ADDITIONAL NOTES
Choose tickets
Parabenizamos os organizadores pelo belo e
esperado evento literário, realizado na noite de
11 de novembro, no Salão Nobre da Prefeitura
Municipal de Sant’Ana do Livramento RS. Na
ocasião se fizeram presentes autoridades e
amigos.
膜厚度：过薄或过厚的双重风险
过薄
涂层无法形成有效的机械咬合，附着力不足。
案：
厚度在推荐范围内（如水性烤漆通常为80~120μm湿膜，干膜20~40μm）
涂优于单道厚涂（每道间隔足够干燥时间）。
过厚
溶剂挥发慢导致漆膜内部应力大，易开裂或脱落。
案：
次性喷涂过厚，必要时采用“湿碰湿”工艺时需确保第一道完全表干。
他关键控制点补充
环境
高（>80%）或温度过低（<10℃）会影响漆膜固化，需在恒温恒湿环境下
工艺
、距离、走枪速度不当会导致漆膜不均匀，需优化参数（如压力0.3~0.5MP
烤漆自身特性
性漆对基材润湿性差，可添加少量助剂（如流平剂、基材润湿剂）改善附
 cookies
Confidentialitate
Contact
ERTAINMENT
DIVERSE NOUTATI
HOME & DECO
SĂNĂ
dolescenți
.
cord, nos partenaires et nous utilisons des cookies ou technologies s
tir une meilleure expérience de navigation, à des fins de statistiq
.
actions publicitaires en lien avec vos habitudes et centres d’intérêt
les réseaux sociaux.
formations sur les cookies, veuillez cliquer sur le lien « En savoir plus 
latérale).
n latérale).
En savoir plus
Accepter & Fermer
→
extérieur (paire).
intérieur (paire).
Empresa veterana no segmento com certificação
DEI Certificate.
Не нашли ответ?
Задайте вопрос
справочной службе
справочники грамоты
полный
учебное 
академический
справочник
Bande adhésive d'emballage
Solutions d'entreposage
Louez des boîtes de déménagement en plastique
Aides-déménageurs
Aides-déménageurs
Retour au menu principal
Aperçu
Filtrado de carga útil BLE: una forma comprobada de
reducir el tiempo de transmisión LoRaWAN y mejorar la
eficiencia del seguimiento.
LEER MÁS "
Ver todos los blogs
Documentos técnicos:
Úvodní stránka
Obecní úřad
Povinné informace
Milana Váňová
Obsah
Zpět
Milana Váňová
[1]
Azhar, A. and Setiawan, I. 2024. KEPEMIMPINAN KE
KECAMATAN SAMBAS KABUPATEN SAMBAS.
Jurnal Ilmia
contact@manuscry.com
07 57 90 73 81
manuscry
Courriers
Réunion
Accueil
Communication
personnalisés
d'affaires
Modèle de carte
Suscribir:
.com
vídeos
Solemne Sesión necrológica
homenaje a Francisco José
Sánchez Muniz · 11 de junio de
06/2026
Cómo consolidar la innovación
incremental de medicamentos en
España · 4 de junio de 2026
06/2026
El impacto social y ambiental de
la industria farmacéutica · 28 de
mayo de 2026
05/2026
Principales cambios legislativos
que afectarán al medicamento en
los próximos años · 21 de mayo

Work required:
Go line by line through the material above and return each one that includes "savoir".

Your response:
formations sur les cookies, veuillez cliquer sur le lien « En savoir plus 
En savoir plus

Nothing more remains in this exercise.